Find and copy each line of the data that includes "serviços".

****************************************

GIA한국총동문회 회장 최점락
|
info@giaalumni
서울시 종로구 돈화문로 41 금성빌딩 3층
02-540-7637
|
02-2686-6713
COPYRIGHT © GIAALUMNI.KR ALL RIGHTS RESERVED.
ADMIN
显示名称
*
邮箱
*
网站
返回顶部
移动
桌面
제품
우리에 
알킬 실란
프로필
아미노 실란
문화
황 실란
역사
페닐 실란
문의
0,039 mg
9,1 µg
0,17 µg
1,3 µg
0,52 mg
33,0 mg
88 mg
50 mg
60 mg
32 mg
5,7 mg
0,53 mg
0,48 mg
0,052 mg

****************************************

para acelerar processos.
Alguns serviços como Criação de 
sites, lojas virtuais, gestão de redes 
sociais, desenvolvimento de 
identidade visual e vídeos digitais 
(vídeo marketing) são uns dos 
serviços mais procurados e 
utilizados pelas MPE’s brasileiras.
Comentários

****************************************

[OUTPUT FOR THIS EXERCISE]
Alguns serviços como Criação de 
serviços mais procurados e 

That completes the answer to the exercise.